Madam Speaker, I aspire to one day have such a capability of presenting ideas and notions in the House as the hon. member now has.
I am going to speak in English so my question is really clear.
The member made a comment about the Prime Minister acting as ship without a rudder. I would suggest that perhaps it is a ship that is not paying taxes. It may be one of the reasons why he feels at this time that it was so opportune for him to be able to dismiss any pay increase, a notion that for many of the people in my riding of Skeena—Bulkley Valley would be absolutely obscene, but I suppose when one is a multi-millionaire several times over in the avoidance of taxes one is able to make such suggestions and is able to hold to it.
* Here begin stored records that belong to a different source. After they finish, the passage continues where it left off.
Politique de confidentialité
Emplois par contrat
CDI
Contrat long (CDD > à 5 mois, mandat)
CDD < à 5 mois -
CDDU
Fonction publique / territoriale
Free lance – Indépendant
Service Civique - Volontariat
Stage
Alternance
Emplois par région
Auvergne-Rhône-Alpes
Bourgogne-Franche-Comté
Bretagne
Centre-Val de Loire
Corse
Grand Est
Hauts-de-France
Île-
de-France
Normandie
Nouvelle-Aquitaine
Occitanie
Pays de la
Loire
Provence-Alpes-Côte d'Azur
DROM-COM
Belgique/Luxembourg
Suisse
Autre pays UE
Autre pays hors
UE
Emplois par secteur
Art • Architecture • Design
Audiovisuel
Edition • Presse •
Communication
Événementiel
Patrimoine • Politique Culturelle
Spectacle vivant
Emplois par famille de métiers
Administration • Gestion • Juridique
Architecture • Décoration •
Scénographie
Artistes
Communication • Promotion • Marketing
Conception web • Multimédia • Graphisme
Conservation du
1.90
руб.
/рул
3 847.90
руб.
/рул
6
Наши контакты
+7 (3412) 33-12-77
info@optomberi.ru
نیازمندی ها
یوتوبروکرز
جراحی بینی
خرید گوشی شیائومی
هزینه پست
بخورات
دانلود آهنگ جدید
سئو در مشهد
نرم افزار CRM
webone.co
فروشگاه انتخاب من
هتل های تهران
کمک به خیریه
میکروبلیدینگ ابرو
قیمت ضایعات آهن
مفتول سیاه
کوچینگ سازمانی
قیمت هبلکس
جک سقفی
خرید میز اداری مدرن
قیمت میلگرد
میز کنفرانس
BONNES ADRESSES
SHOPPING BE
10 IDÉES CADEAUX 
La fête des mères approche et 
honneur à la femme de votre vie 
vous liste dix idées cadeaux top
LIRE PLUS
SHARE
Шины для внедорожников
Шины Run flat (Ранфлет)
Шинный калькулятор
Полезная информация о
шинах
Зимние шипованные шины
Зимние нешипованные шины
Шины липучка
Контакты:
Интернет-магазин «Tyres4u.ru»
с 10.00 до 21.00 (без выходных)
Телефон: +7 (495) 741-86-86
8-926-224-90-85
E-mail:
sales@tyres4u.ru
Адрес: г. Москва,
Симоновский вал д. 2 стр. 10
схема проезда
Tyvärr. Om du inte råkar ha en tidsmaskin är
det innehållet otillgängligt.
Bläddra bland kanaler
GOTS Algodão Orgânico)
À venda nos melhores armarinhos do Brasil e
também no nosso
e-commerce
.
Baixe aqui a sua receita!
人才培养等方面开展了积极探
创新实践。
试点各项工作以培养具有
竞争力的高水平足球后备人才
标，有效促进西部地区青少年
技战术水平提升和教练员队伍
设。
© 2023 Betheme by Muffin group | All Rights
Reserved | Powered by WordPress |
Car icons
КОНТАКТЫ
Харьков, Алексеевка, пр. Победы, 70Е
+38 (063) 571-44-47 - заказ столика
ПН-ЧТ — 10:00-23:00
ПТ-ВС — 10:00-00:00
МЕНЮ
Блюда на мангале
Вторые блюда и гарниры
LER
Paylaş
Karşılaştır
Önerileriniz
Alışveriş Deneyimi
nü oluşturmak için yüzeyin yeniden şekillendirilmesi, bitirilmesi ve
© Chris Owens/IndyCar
Now that we have reopened this can of worms, as it were, and are now preparing to look at another way of compensating members of Parliament due to this lack of leadership, I am wondering if we could consider this. The House is meant to represent and defend many of the issues the member raised in terms of poverty among children, student loans and student debt loads. I am wondering if we would not consider tying our salaries to an index related to those issues.
If Parliament is functioning and doing well on something like health care or child poverty, then we should be compensated equally as well if we are doing our job. Many in the private sector have looked to such a system in order to compensate their managers and upper managers; when the company does well, they too do well. In this House, regardless of what poor legislation gets passed year after year, the salaries continue to rise, while for people in Canada the wage gap continues to grow and people become poorer.
Would there not be another index available to us, one that ties the members in the House to the quality of life experienced by Canadians, particularly lower and middle income Canadians? We can measure our society by how we treat these people. I am wondering if the House might eventually consider such original and diverse thinking as this.